🤖 AI Summary
Existing large reasoning models (LRMs) face two critical bottlenecks in multilingual settings: input–output language inconsistency and high error rates in non-English reasoning paths, leading to low answer accuracy. To address these issues, we propose M-Thinker—a novel framework that, for the first time, integrates explicit language consistency constraints and cross-lingual reasoning path alignment into a reinforcement learning (RL) paradigm, optimized iteratively via the Generalized Reward Policy Optimization (GRPO) algorithm.
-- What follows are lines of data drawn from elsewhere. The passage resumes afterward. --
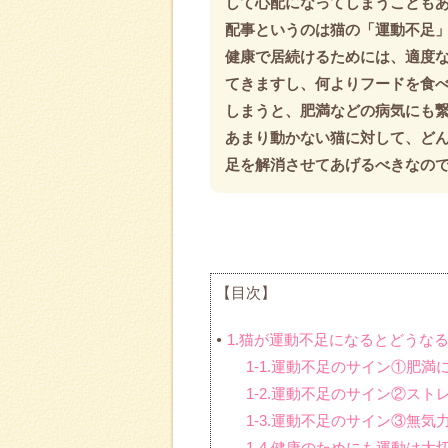
して心配になってしまうことも
配事というのは猫の「運動不足
健康で居続けるためには、適度
てきますし、何よりフードを食
しまうと、肥満などの病気にも
あまり動かない猫に対して、ど
足を解消させてあげるべきなの
【目次】
1.猫が運動不足になるとどうな
1-1.運動不足のサイン①肥満
1-2.運動不足のサイン②スト
1-3.運動不足のサイン③無気
1-4.健康のためにも運動は大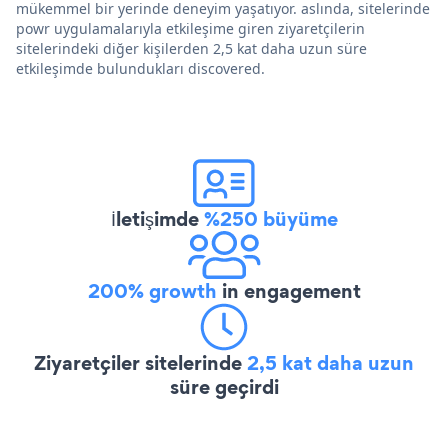
mükemmel bir yerinde deneyim yaşatıyor. aslında, sitelerinde
powr uygulamalarıyla etkileşime giren ziyaretçilerin
sitelerindeki diğer kişilerden 2,5 kat daha uzun süre
etkileşimde bulundukları discovered.
İletişimde
%250 büyüme
200% growth
in engagement
Ziyaretçiler sitelerinde
2,5 kat daha uzun
süre geçirdi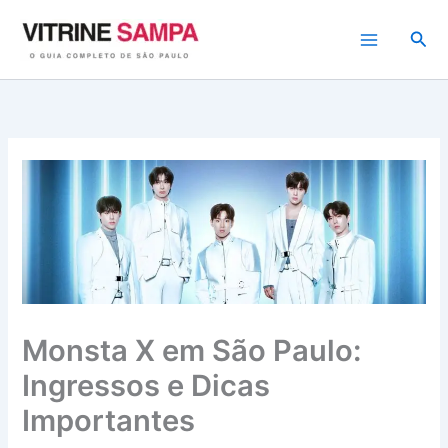
Ir
para
Pesq
o
conteúdo
Monsta X em São Paulo:
Ingressos e Dicas
Importantes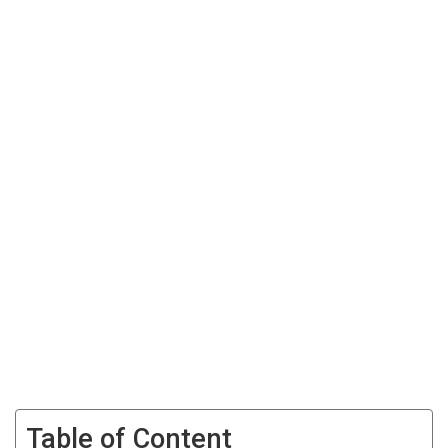
Table of Content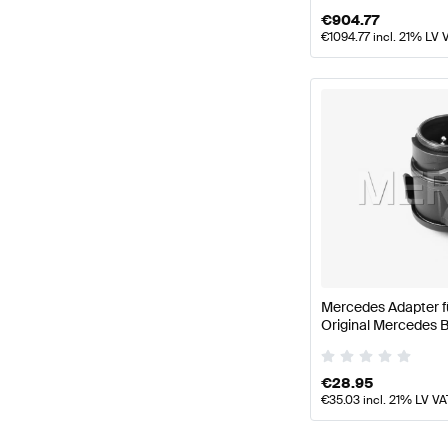
€
904.77
€
1094.77
incl. 21% LV 
Mercedes Adapter f
Original Mercedes 
€
28.95
€
35.03
incl. 21% LV VA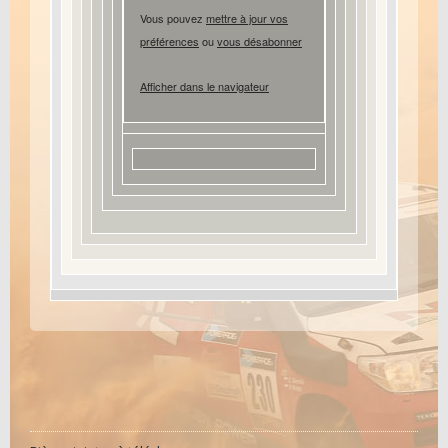
Vous pouvez
mettre à jour vos
préférences
ou
vous désabonner
Afficher dans le navigateur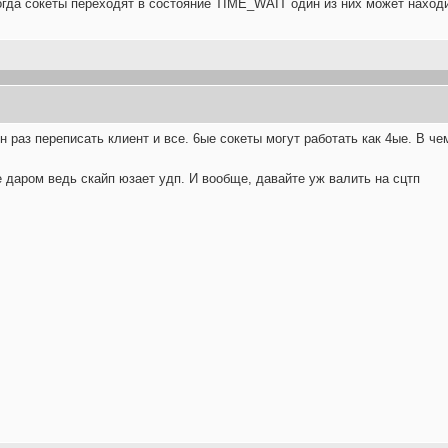
когда сокеты переходят в состояние TIME_WAIT один из них может находи
н раз переписать клиент и все. 6ые сокеты могут работать как 4ые. В ч
е даром ведь скайп юзает удп. И вообще, давайте уж валить на сцтп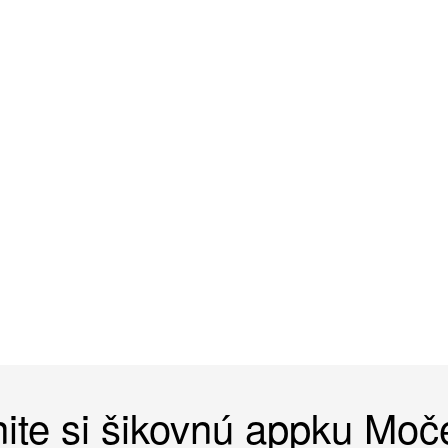
ite si šikovnú appku Mo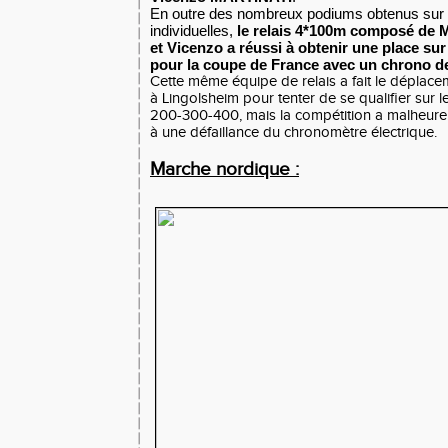
En outre des nombreux podiums obtenus sur 
individuelles,
le relais 4*100m composé de 
et Vicenzo a réussi à obtenir une place sur 
pour la coupe de France avec un chrono d
Cette même équipe de relais a fait le déplac
à Lingolsheim pour tenter de se qualifier sur l
200-300-400, mais la compétition a malheure
à une défaillance du chronomètre électrique.
Marche nordique :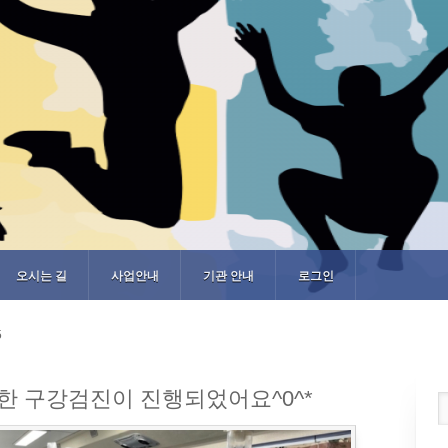
오시는 길
사업안내
기관 안내
로그인
5
한 구강검진이 진행되었어요^0^*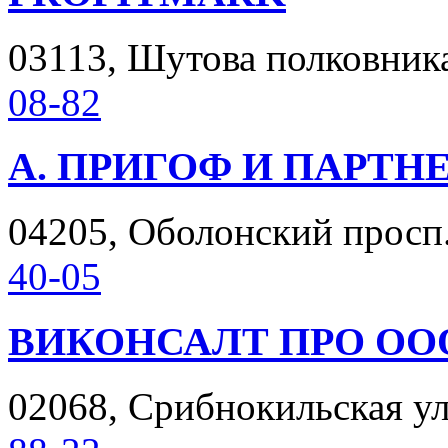
03113, Шутова полковника 
08-82
А. ПРИГОФ И ПАРТН
04205, Оболонский просп. 
40-05
ВИКОНСАЛТ ПРО ОО
02068, Срибнокильская ул.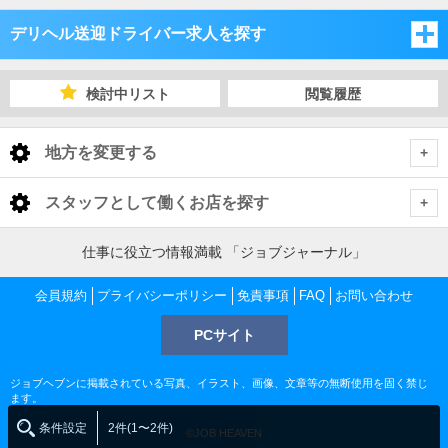
デリヘル送迎ドライバー求人を探す
埼玉県
検討中リスト
閲覧履歴
千葉県
埼玉県
地方を変更する
茨城県
千葉県
埼玉県 デリヘル送迎ドライバー
<
全国トップ
スタッフとして働くお店を探す
栃木県
茨城県
さいたま市・中央地域
千葉県 デリヘル送迎ドライバー
北海道 男性高収入
東京都
仕事に役立つ情報満載 「ジョブジャーナル」
東北 男性高収入
群馬県
栃木県
千葉市
茨城県 デリヘル送迎ドライバー
越谷・東部地域
さいたま市・中央地域 デリヘル送迎ドライバー
会員規約
東京 男性高収入
プライバシーポリシー
免責事項
FAQ
お問い合わせ
神奈川県
南関東 男性高収入
池袋 男性高収入
群馬県
PCサイト
土浦・取手・つくば・石岡
栃木県 デリヘル送迎ドライバー
船橋・市川・浦安
川越・所沢・西部地域
千葉市 デリヘル送迎ドライバー
大宮・さいたま・浦和 デリヘル送迎ドライバー
越谷・東部地域 デリヘル送迎ドライバー
神奈川 男性高収入
甲信越 男性高収入
千葉県
新宿 男性高収入
関内 男性高収入
ジョブヘブンに掲載されている写真、イラスト、画像、文章等の無断使用を固く禁じ
北関東 男性高収入
宇都宮・鹿沼
群馬県 デリヘル送迎ドライバー
水戸・笠間
松戸・柏
土浦・取手・つくば・石岡 デリヘル送迎ドライバー
熊谷・北部地域
栄町 デリヘル送迎ドライバー
船橋・市川・浦安 デリヘル送迎ドライバー
川口・西川口 デリヘル送迎ドライバー
越谷・草加・三郷 デリヘル送迎ドライバー
川越・所沢・西部地域 デリヘル送迎ドライバー
千葉 男性高収入
ます。
渋谷 男性高収入
茨城県
曙町 男性高収入
東京 男性高収入
条件設定
2件(1〜2件)
船橋 男性高収入
©JOB HEAVEN
五反田 男性高収入
高崎・前橋・渋川
小山・佐野・栃木
神栖・鹿嶋
宇都宮・鹿沼 デリヘル送迎ドライバー
成田
土浦・取手・つくば デリヘル送迎ドライバー
水戸・笠間 デリヘル送迎ドライバー
本庄・北部地域
船橋 デリヘル送迎ドライバー
松戸・柏 デリヘル送迎ドライバー
川越・鶴ヶ島・坂戸 デリヘル送迎ドライバー
熊谷・北部地域 デリヘル送迎ドライバー
茨城 男性高収入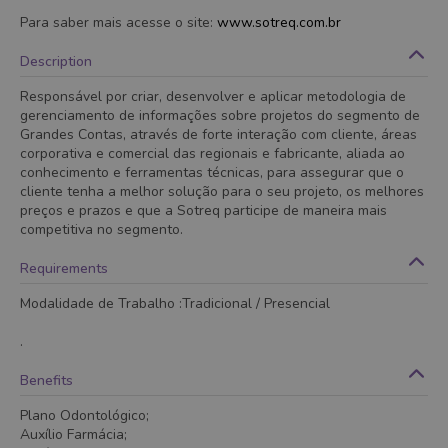
Para saber mais acesse o site:
www.sotreq.com.br
Description
Responsável por criar, desenvolver e aplicar metodologia de
gerenciamento de informações sobre projetos do segmento de
Grandes Contas, através de forte interação com cliente, áreas
corporativa e comercial das regionais e fabricante, aliada ao
conhecimento e ferramentas técnicas, para assegurar que o
cliente tenha a melhor solução para o seu projeto, os melhores
preços e prazos e que a Sotreq participe de maneira mais
competitiva no segmento.
Requirements
Modalidade de Trabalho :Tradicional / Presencial
.
Benefits
Plano Odontológico;
Auxílio Farmácia;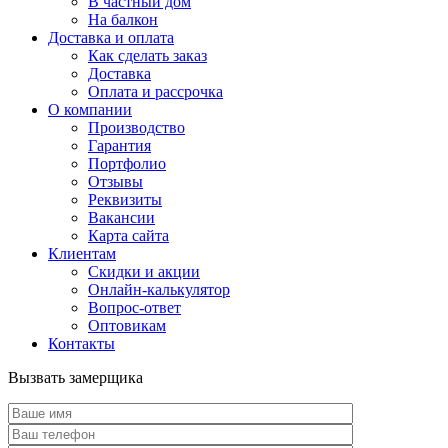
В частный дом
На балкон
Доставка и оплата
Как сделать заказ
Доставка
Оплата и рассрочка
О компании
Производство
Гарантия
Портфолио
Отзывы
Реквизиты
Вакансии
Карта сайта
Клиентам
Скидки и акции
Онлайн-калькулятор
Вопрос-ответ
Оптовикам
Контакты
Вызвать замерщика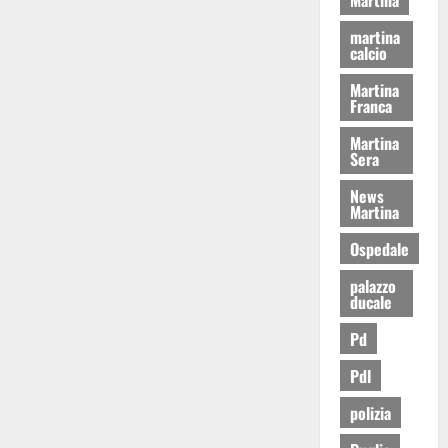
martina
calcio
Martina
Franca
Martina
Sera
News
Martina
Ospedale
palazzo
ducale
Pd
Pdl
polizia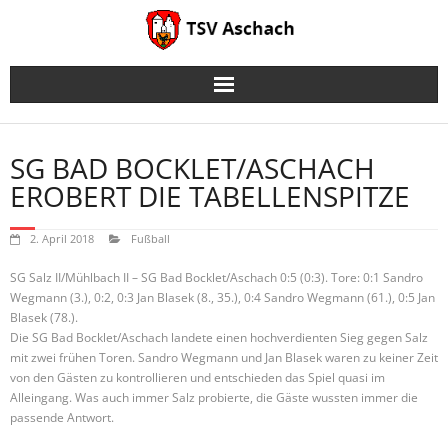
Skip
to
content
SG BAD BOCKLET/ASCHACH
EROBERT DIE TABELLENSPITZE
2. April 2018
Fußball
SG Salz II/Mühlbach II – SG Bad Bocklet/Aschach 0:5 (0:3). Tore:
0:1 Sandro
Wegmann (3.), 0:2, 0:3 Jan Blasek (8., 35.), 0:4 Sandro Wegmann (61.), 0:5 Jan
Blasek (78.).
Die SG Bad Bocklet/Aschach landete einen hochverdienten Sieg gegen Salz
mit zwei frühen Toren. Sandro Wegmann und Jan Blasek waren zu keiner Zeit
von den Gästen zu kontrollieren und entschieden das Spiel quasi im
Alleingang. Was auch immer Salz probierte, die Gäste wussten immer die
passende Antwort.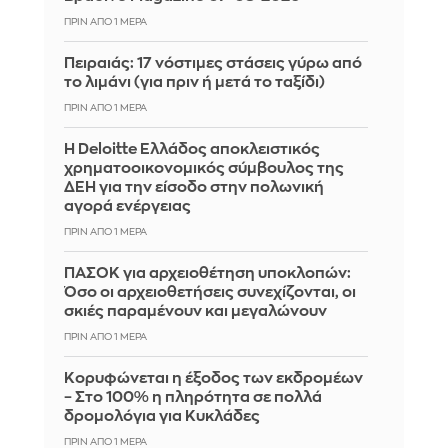
ΠΡΙΝ ΑΠΌ 1 ΜΈΡΑ
Πειραιάς: 17 νόστιμες στάσεις γύρω από
το λιμάνι (για πριν ή μετά το ταξίδι)
ΠΡΙΝ ΑΠΌ 1 ΜΈΡΑ
Η Deloitte Ελλάδος αποκλειστικός
χρηματοοικονομικός σύμβουλος της
ΔΕΗ για την είσοδο στην πολωνική
αγορά ενέργειας
ΠΡΙΝ ΑΠΌ 1 ΜΈΡΑ
ΠΑΣΟΚ για αρχειοθέτηση υποκλοπών:
Όσο οι αρχειοθετήσεις συνεχίζονται, οι
σκιές παραμένουν και μεγαλώνουν
ΠΡΙΝ ΑΠΌ 1 ΜΈΡΑ
Κορυφώνεται η έξοδος των εκδρομέων
– Στο 100% η πληρότητα σε πολλά
δρομολόγια για Κυκλάδες
ΠΡΙΝ ΑΠΌ 1 ΜΈΡΑ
Our key contribution lies in designing dual reward signals—language consistency reward and cross-lingual reasoning alignment reward—enabling efficient transfer of strong English reasoning capabilities to non-English languages. Experiments on MMATH and PolyMath benchmarks demonstrate that M-Thinker-1.5B/7B achieves near-perfect (~100%) language consistency and substantially improves non-English reasoning accuracy, while exhibiting robust cross-lingual generalization.
📝 Abstract
Large Reasoning Models (LRMs) have achieved remarkable performance on complex reasoning tasks by adopting the"think-then-answer"paradigm, which enhances both accuracy and interpretability. However, current LRMs exhibit two critical limitations when processing non-English languages: (1) They often struggle to maintain input-output language consistency; (2) They generally perform poorly with wrong reasoning paths and lower answer accuracy compared to English. These limitations significantly degrade the user experience for non-English speakers and hinder the global deployment of LRMs. To address these limitations, we propose M-Thinker, which is trained by the GRPO algorithm that involves a Language Consistency (LC) reward and a novel Cross-lingual Thinking Alignment (CTA) reward. Specifically, the LC reward defines a strict constraint on the language consistency between the input, thought, and answer. Besides, the CTA reward compares the model's non-English reasoning paths with its English reasoning path to transfer its own reasoning capability from English to non-English languages. Through an iterative RL procedure, our M-Thinker-1.5B/7B models not only achieve nearly 100% language consistency and superior performance on two multilingual benchmarks (MMATH and PolyMath), but also exhibit excellent generalization on out-of-domain languages.